Think step by step, then output only the Structured schema.
5. (optional) Automate the script to run daily
Every time you run the script it checks your email inbox for the latest arXiv digest and analyses it. I recommend using tools like cron to automate that.
Below are the steps to set up the script as a daily job on a Mac:
- Create a new file in the
LaunchAgentsfolder, for example:~/Library/LaunchAgents/com.piotr.arxivfetch.plist - Paste and adjust the content of the file:
<?xml version="1.0" encoding="UTF-8"?>
<!DOCTYPE plist PUBLIC "-//Apple//DTD PLIST 1.0//EN"
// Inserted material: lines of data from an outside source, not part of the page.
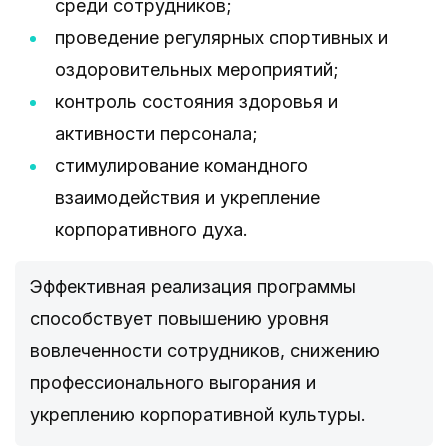
среди сотрудников;
проведение регулярных спортивных и
оздоровительных мероприятий;
контроль состояния здоровья и
активности персонала;
стимулирование командного
взаимодействия и укрепление
корпоративного духа.
Эффективная реализация программы
способствует повышению уровня
вовлеченности сотрудников, снижению
профессионального выгорания и
укреплению корпоративной культуры.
"http://www.apple.com/DTDs/PropertyList-1.0.dtd">
<plist version="1.0">
<dict>
<key>Label</key>
<string>com.piotr.arxivfetch</string> <-- 1️⃣ your LaunchAgents file name
<key>ProgramArguments</key>
<array>
<string>/usr/local/bin/python3</string> <-- 2️⃣ your Python path
<string>/Users/piotr/Projects/arxiv_daily/fetch.py</string> <-- 3️⃣ your path to the script
</array>
<key>StartCalendarInterval</key>
<dict>
<key>Hour</key><integer>9</integer>
<key>Minute</key><integer>0</integer>
</dict>
<key>StandardOutPath</key>
<string>/Users/piotr/Projects/arxiv_daily/log.txt</string> <-- 4️⃣ your path to the script directory
<key>StandardErrorPath</key>
<string>/Users/piotr/Projects/arxiv_daily/error.txt</string> <-- 5️⃣your path to the script directory
</dict>
</plist>
- Load the script:
launchctl load ~/Library/LaunchAgents/com.piotr.arxivfetch.plist
- Verify that the script runs correctly by triggering it on demand:
launchctl start com.piotr.arxivfetch
Thank you for making it this far! If you end up launching the script yourself, make sure to share some of your top picks!